Igual ataque de realismo não parece estar acontecendo no rico Estado de São Paulo, que hoje conta com três inimigos: a CUT, o porto de Santos e o ranço estatizante do governo Covas. A agressividade confrontacionista da CUT está provocando a desindustrialização do ABC paulista e leva o investidor estrangeiro a optar por Minas Gerais ou pelo Rio de Janeiro. O porto de Santos disputa o campeonato internacional da ineficiência portuária e é considerado uma ameaça à navegação mundial. O ranço estatizante de Mário Covas, que já se revelara na Constituinte de 1988, não só impede a privatização do Banespa como garante a inviabilidade fiscal do Estado, cujo gigantesco endividamento só pode ser equacionado com maciça liquidação do patrimônio.
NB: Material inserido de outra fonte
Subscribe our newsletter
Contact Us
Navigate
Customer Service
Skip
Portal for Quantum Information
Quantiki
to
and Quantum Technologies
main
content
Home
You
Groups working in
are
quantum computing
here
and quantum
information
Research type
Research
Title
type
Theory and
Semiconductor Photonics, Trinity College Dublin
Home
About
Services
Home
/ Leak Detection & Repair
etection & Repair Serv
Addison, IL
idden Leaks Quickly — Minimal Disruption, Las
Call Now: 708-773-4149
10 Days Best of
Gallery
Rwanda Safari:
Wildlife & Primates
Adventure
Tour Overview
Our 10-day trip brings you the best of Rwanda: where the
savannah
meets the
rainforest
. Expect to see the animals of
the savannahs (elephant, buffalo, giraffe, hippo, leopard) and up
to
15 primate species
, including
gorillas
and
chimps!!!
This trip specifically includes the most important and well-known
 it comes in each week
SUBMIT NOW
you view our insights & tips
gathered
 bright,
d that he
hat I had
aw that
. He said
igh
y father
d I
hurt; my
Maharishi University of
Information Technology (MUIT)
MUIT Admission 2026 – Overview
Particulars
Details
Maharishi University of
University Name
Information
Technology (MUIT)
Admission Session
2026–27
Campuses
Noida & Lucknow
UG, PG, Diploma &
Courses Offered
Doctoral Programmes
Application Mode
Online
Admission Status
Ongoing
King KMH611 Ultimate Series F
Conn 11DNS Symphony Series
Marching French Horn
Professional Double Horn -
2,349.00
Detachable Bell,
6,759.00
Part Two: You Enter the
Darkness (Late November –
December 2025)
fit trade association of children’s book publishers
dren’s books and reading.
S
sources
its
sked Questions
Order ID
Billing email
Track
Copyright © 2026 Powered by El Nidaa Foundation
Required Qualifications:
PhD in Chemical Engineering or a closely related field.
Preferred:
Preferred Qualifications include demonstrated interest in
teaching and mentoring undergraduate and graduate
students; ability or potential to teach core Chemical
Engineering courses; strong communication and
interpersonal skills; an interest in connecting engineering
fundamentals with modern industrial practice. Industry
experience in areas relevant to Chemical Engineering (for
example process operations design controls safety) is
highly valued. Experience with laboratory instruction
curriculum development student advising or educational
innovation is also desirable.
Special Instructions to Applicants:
As soluções propostas para a crise do Banespa só poderiam ter sido concebidas por inimigos da privatização. Segundo a primeira versão, os capitais privados seriam chamados a participar, permanecendo entretanto o controle nas mãos do Estado, associado ao funcionalismo, a fim de preservar para o banco uma função social! Na segunda versão, metade da dívida seria refinanciada internacionalmente (perspectiva irrealista) e metade pela entrega de propriedades que transformariam o Bacen numa grande imobiliária ou numa pequena Infraero. A solução mais realista, que seria o pagamento em ações de estatais vendáveis (Cesp, Eletropaulo, Comgás, Sabesp) não foi sequer aventada. Tal como formulada, a proposta Covas para reestadualização do Banespa é um exercício de força política e não de razão econômica. Sua aceitação destruiria a autoridade do governo Fernando Henrique para enfrentar os demais Estados inadimplentes.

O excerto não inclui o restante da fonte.